• **SOURCE INFORMATION**
· · · ·

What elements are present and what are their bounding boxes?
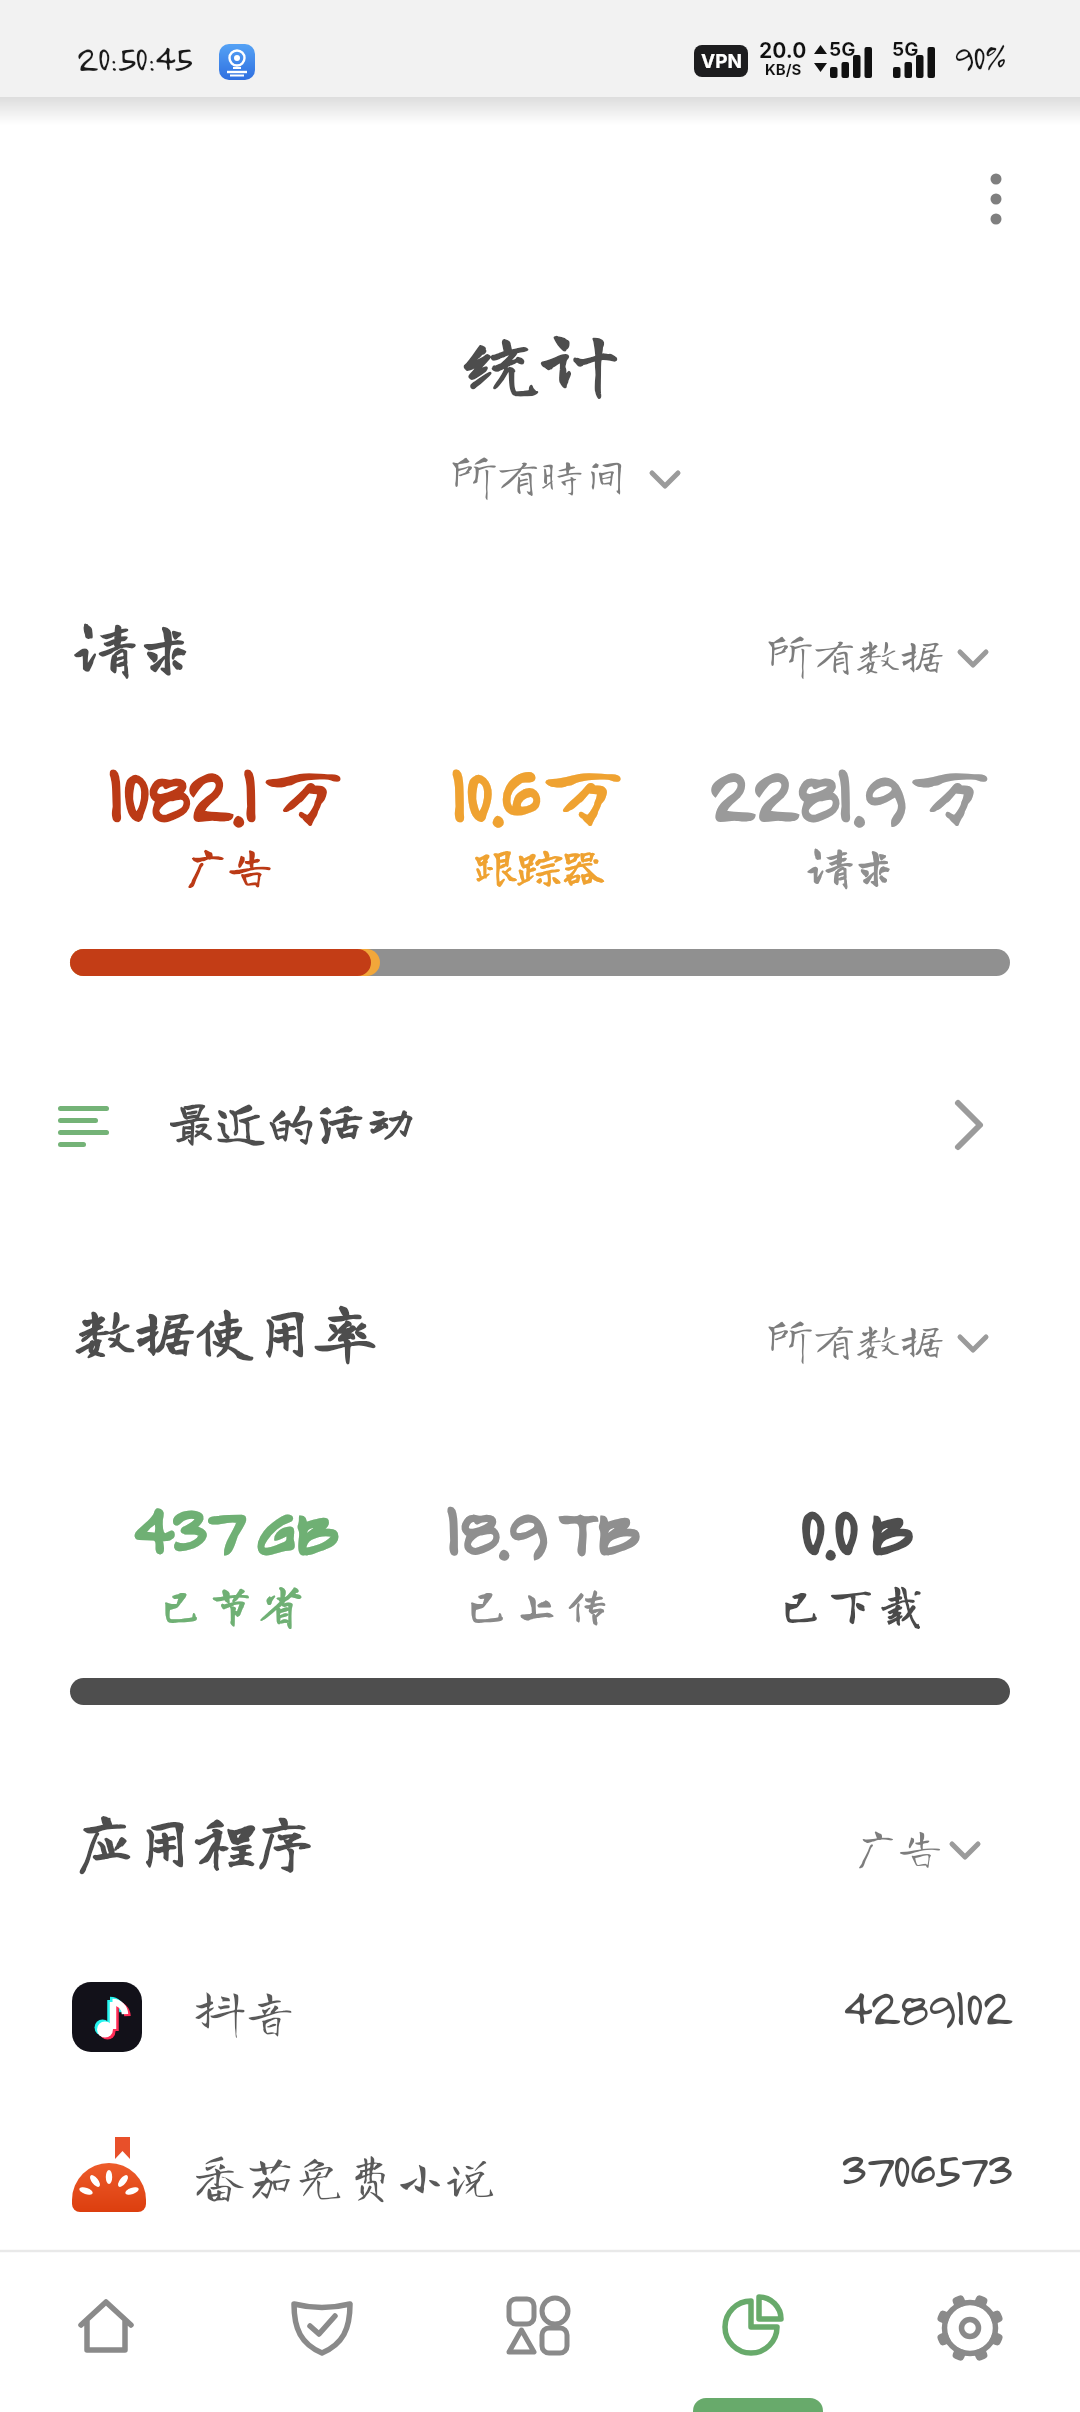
staticText: TB <box>557 1484 637 1572</box>
staticText: 请求 <box>75 616 195 676</box>
staticText: 5G <box>892 38 919 61</box>
staticText: 1082.1万 <box>106 745 350 839</box>
button[interactable]: 所有时间 <box>0 440 1080 510</box>
button[interactable] <box>0 2250 214 2400</box>
button[interactable] <box>862 2250 1078 2400</box>
staticText: 90% <box>953 34 1005 78</box>
staticText: 最近的活动 <box>166 1096 416 1146</box>
staticText: 20.0 <box>759 38 807 63</box>
staticText: B <box>868 1484 910 1572</box>
button[interactable] <box>430 2250 646 2400</box>
staticText: GB <box>254 1484 336 1572</box>
staticText: 番茄免费小说 <box>195 2150 495 2200</box>
staticText: 广告 <box>854 1824 942 1868</box>
staticText: 已上传 <box>465 1582 615 1626</box>
staticText: 3706573 <box>839 2136 1012 2200</box>
staticText: 10.6万 <box>449 745 631 839</box>
staticText: 20:50:45 <box>76 34 192 79</box>
staticText: 广告 <box>184 843 272 887</box>
staticText: KB/S <box>765 60 802 78</box>
staticText: 统计 <box>462 322 619 400</box>
staticText: 数据使用率 <box>75 1300 375 1360</box>
staticText: 跟踪器 <box>474 843 606 887</box>
button[interactable]: 最近的活动 <box>0 1080 1080 1170</box>
staticText: 0.0 <box>799 1484 856 1572</box>
staticText: 437 <box>132 1484 242 1572</box>
button[interactable] <box>966 150 1026 250</box>
staticText: 已节省 <box>159 1582 309 1626</box>
staticText: 所有数据 <box>768 1317 944 1361</box>
staticText: 所有时间 <box>452 453 628 497</box>
staticText: 已下载 <box>779 1582 929 1626</box>
staticText: 应用程序 <box>75 1810 315 1870</box>
button[interactable]: 所有数据 <box>760 1305 1000 1375</box>
staticText: 18.9 <box>444 1484 545 1572</box>
button[interactable] <box>214 2250 430 2400</box>
button[interactable]: 所有数据 <box>760 620 1000 690</box>
staticText: 请求 <box>808 843 896 887</box>
staticText: 5G <box>829 38 856 61</box>
staticText: 抖音 <box>195 1986 295 2036</box>
staticText: 所有数据 <box>768 632 944 676</box>
button[interactable]: 抖音 <box>0 1962 1080 2072</box>
staticText: 4289102 <box>842 1974 1012 2038</box>
button[interactable]: 番茄免费小说 <box>0 2122 1080 2232</box>
button[interactable]: 广告 <box>820 1812 1000 1882</box>
staticText: VPN <box>701 50 742 73</box>
button[interactable] <box>646 2250 862 2400</box>
staticText: 2281.9万 <box>708 745 997 839</box>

· · · ·

• **EXERCISE AIM**
Without copying any picture, repeat all of the entries exactly.

• **RESULT OF THE TASK**
What elements are present and what are their bounding boxes?
staticText: TB <box>557 1484 637 1572</box>
staticText: 请求 <box>75 616 195 676</box>
staticText: 5G <box>892 38 919 61</box>
staticText: 1082.1万 <box>106 745 350 839</box>
button[interactable]: 所有时间 <box>0 440 1080 510</box>
button[interactable] <box>0 2250 214 2400</box>
button[interactable] <box>862 2250 1078 2400</box>
staticText: 90% <box>953 34 1005 78</box>
staticText: 最近的活动 <box>166 1096 416 1146</box>
staticText: 20.0 <box>759 38 807 63</box>
staticText: B <box>868 1484 910 1572</box>
button[interactable] <box>430 2250 646 2400</box>
staticText: GB <box>254 1484 336 1572</box>
staticText: 番茄免费小说 <box>195 2150 495 2200</box>
staticText: 广告 <box>854 1824 942 1868</box>
staticText: 已上传 <box>465 1582 615 1626</box>
staticText: 3706573 <box>839 2136 1012 2200</box>
staticText: 10.6万 <box>449 745 631 839</box>
staticText: 20:50:45 <box>76 34 192 79</box>
staticText: 广告 <box>184 843 272 887</box>
staticText: KB/S <box>765 60 802 78</box>
staticText: 统计 <box>462 322 619 400</box>
staticText: 数据使用率 <box>75 1300 375 1360</box>
staticText: 跟踪器 <box>474 843 606 887</box>
button[interactable]: 最近的活动 <box>0 1080 1080 1170</box>
staticText: 0.0 <box>799 1484 856 1572</box>
staticText: 437 <box>132 1484 242 1572</box>
button[interactable] <box>966 150 1026 250</box>
staticText: 已节省 <box>159 1582 309 1626</box>
staticText: 所有数据 <box>768 1317 944 1361</box>
staticText: 所有时间 <box>452 453 628 497</box>
staticText: 已下载 <box>779 1582 929 1626</box>
staticText: 应用程序 <box>75 1810 315 1870</box>
button[interactable]: 所有数据 <box>760 1305 1000 1375</box>
staticText: 18.9 <box>444 1484 545 1572</box>
button[interactable] <box>214 2250 430 2400</box>
button[interactable]: 所有数据 <box>760 620 1000 690</box>
staticText: 请求 <box>808 843 896 887</box>
staticText: 5G <box>829 38 856 61</box>
staticText: 抖音 <box>195 1986 295 2036</box>
staticText: 所有数据 <box>768 632 944 676</box>
button[interactable]: 抖音 <box>0 1962 1080 2072</box>
staticText: 4289102 <box>842 1974 1012 2038</box>
button[interactable]: 番茄免费小说 <box>0 2122 1080 2232</box>
button[interactable]: 广告 <box>820 1812 1000 1882</box>
staticText: VPN <box>701 50 742 73</box>
button[interactable] <box>646 2250 862 2400</box>
staticText: 2281.9万 <box>708 745 997 839</box>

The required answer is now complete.